The Baalu issue, it now transpires, is not the one over which Speaker Somnath Chatterjee should have initiated the unprecedented House disciplinary procedure to call into question the “disorderly” conduct of members in parliament’s Lower House. Four days after he referred the disorderly conduct of 32 Opposition members to the House Privileges Committee, the Speaker announced on Monday the withdrawal of his move. The floor leaders who met on Monday did not favour the reference.
This, however, does not mean that there isn’t an imperative need for considering some exemplary and harsh initiative to discipline regularly erring members whose numbers have grown by leaps and bounds in recent years. The problem with this aborted initiative was not really that the members concerned were all from the Opposition benches. It is more about the issue that was the cause of the Opposition agitation – union shipping, road transport and highways minister T R Baalu’s morally untenable bid to influence the high and mighty in the government to do a favour to companies headed by his two sons. Baalu has been rather desperately approaching Murli Deora, the petroleum and natural gas minister, to allocate natural gas to Kings Chemical and King High Power companies owned by his sons. Somehow the GAIL chief has been resisting the pressure even though the Prime Minister’s Office (PMO) wrote as many as eight letters to the concerned authorities by way of forwarding Baalu’s request.

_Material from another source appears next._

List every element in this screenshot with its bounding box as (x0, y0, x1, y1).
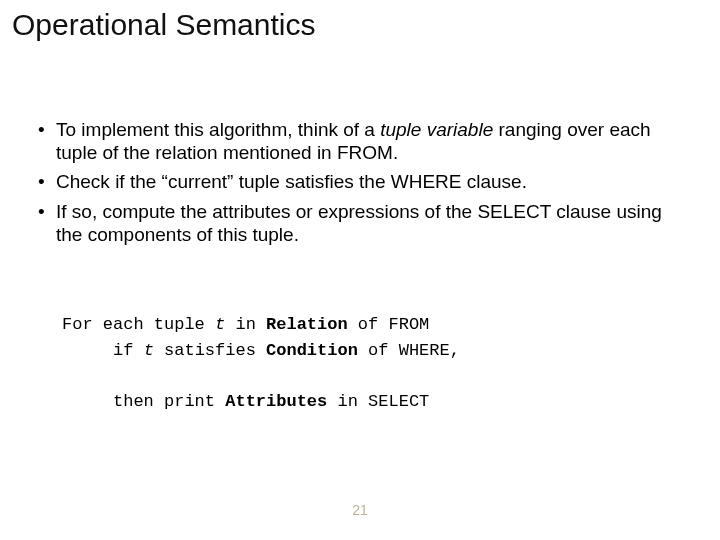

Baalu’s defence that the two companies hadn’t availed even a single cubic metre of gas is hardly convincing. Should Baalu have used his position in the government to push for the favour and in the process involved even the PMO? That being the issue, the Opposition used parliament to launch a political campaign over the issue. Mmore than attacking Baalu, the Opposition targeted the Prime Minister by questioning the rationale of his office writing eight letters on the Baalu request. That should have been avoided; it is not good that the Prime Minister’s authority is eroded by a PSU official though in this case it would appear that the official in question could do so because the PMO was taking up a weak and indefensible case.